Urologist burnout: Frequency, causes, and potential solutions to an unspoken entity

Julie Franc-Guimond, Brian McNeil, Steven M. Schlossberg, Amanda C. North, Alp Sener


Physician burnout has been linked to decreased job performance, increased medical errors, interpersonal conflicts, and depression. Recent multispecialty studies suggest that urologists have higher rates (up to 63.6%) of burnout compared to physicians in other specialties; however, these reports were limited by low sample sizes.1 We aimed to evaluate the prevalence of urologist burnout, verify risk factors, and recommend preventative measures and solutions for colleagues at risk or suffering from burnout. Urologist burnout is a true entity that transcends level of training and nationality. Its roots appear to be deep-seated in our tireless efforts to strive for excellence in care for our patients, our growing academic and research pursuits, and surmounting administrative responsibilities; these virtues, which are regarded as the foundations of our career successes, are often obtained at the expense of personal health and wellbeing, as well as family sacrifice.

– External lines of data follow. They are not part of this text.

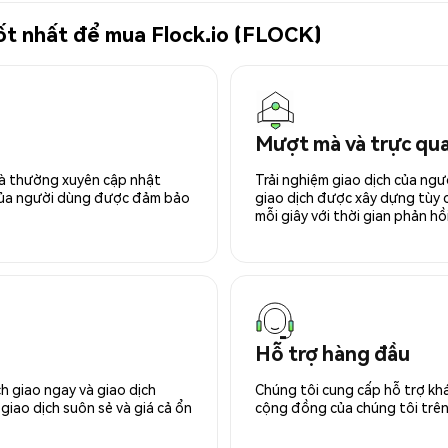
tốt nhất để mua Flock.io (FLOCK)
Mượt mà và trực qu
 và thường xuyên cập nhật
Trải nghiệm giao dịch của ngư
 của người dùng được đảm bảo
giao dịch được xây dựng tùy ch
mỗi giây với thời gian phản hồi
Hỗ trợ hàng đầu
h giao ngay và giao dịch
Chúng tôi cung cấp hỗ trợ kh
giao dịch suôn sẻ và giá cả ổn
cộng đồng của chúng tôi trên 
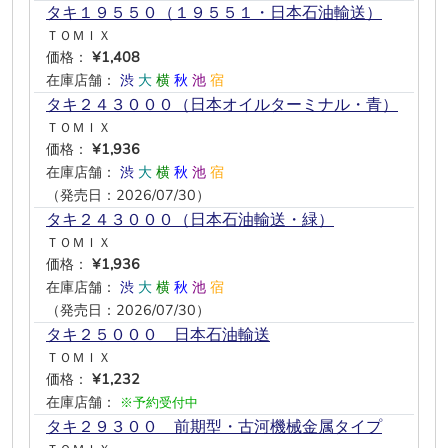
タキ１９５５０（１９５５１・日本石油輸送）
ＴＯＭＩＸ
価格：
¥1,408
在庫店舗：
渋
大
横
秋
池
宿
タキ２４３０００（日本オイルターミナル・青）
ＴＯＭＩＸ
価格：
¥1,936
在庫店舗：
渋
大
横
秋
池
宿
（発売日：2026/07/30）
タキ２４３０００（日本石油輸送・緑）
ＴＯＭＩＸ
価格：
¥1,936
在庫店舗：
渋
大
横
秋
池
宿
（発売日：2026/07/30）
タキ２５０００ 日本石油輸送
ＴＯＭＩＸ
価格：
¥1,232
在庫店舗：
※予約受付中
タキ２９３００ 前期型・古河機械金属タイプ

Various other medical societies have become increasingly vocal about the issue of physician burnout and have actively initiated successful strategies to minimize its impact on their members. As an organization with a strong national presence, the Canadian Urological Association (CUA) should promote tools to prevent and interventions to assist those at risk for and suffering from burnout. Increased awareness in the general medical community has led to strategies and tools that can help prevent, identify, or assist physicians in their recovery from burnout. The CUA should develop and facilitate access to information and offer comprehensive support for urologists struggling with burnout.